▸ **Task requirements**:
Tally how many lines of these entries hold the string "Obst". Return the number alone.

━━━ Source information

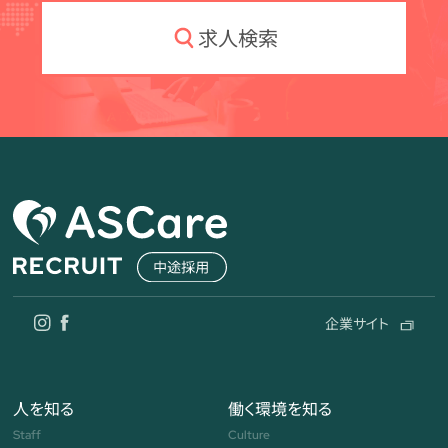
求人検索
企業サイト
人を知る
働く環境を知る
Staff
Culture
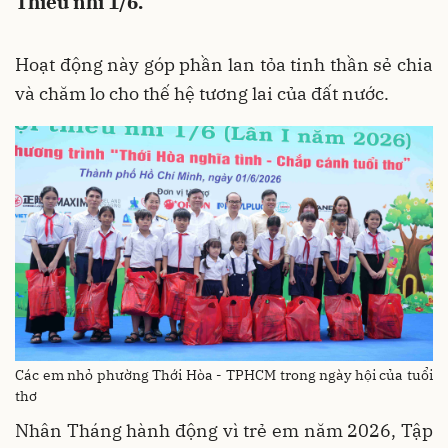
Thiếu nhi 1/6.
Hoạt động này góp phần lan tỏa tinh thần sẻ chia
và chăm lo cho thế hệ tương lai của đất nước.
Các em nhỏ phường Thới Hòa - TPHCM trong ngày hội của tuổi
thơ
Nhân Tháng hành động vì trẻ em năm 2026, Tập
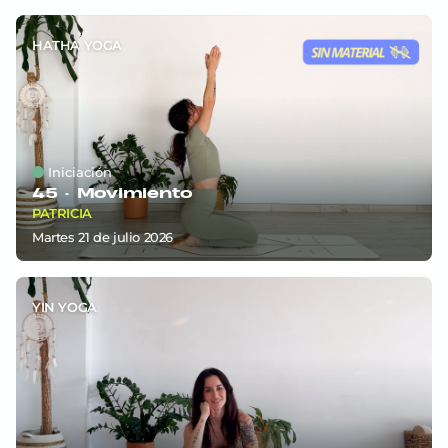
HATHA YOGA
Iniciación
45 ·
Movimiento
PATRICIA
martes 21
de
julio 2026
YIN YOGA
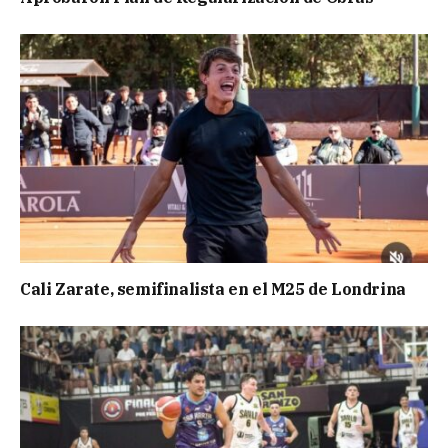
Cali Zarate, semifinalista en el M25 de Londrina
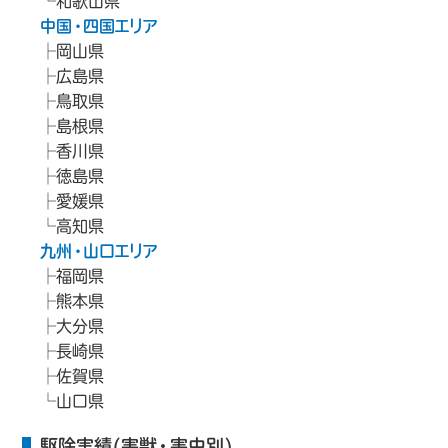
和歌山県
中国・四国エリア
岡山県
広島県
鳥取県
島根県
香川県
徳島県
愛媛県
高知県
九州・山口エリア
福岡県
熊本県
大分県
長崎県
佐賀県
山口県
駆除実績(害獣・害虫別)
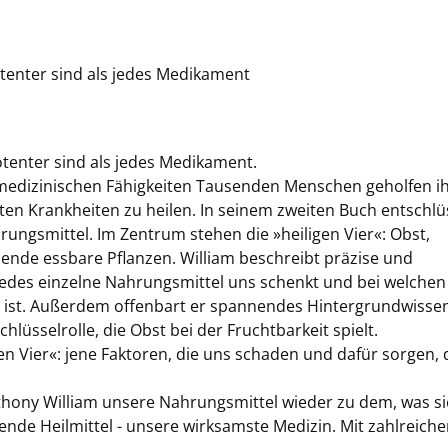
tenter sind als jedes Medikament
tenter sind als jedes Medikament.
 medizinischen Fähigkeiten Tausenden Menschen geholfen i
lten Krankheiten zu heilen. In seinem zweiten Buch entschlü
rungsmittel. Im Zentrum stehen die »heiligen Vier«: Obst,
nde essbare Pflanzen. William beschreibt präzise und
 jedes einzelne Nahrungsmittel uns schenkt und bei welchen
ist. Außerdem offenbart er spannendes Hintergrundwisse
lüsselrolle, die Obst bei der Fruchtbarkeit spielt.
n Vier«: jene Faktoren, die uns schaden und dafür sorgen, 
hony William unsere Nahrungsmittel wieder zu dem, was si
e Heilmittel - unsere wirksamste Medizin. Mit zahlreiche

━━━━━━

▸ **The answer**:
2